#### [PROBLEM TO SOLVE]
Where a line holds the word "horas", copy that line from the data below.
PROVIDED ENTRIES below:
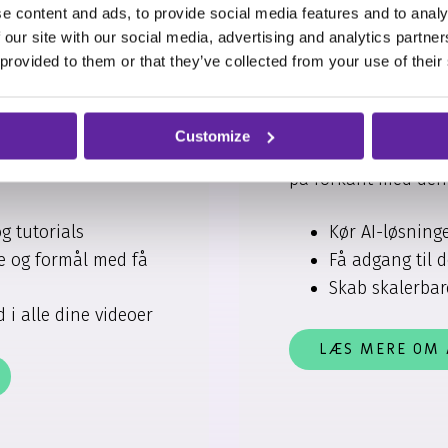
e content and ads, to provide social media features and to analy
AI i Azure
 our site with our social media, advertising and analytics partn
 provided to them or that they’ve collected from your use of their
Microsoft Azure
er f
ekordtid, uden behov
AI-løsninger. Med A
redigering eller
modeller, der integ
du intelligente
Customize
skalerer efter behov
rvandler dine idéer
på forkant med den 
Kør AI-løsninge
g tutorials
Få adgang til d
e og formål med få
Skab skalerbare
 i alle dine videoer
LÆS MERE OM 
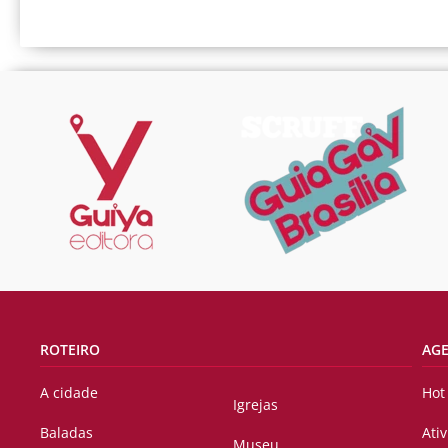
ROTEIRO
AG
A cidade
Hot
Igrejas
Baladas
Ati
Museu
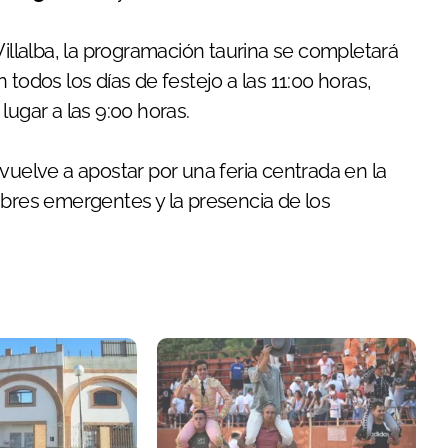
Villalba, la programación taurina se completará
todos los días de festejo a las 11:00 horas,
lugar a las 9:00 horas.
vuelve a apostar por una feria centrada en la
mbres emergentes y la presencia de los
End of PROVIDED ENTRIES.
#### [SOLUTION TO THE EXERCISE]
todos los días de festejo a las 11:00 horas,
lugar a las 9:00 horas.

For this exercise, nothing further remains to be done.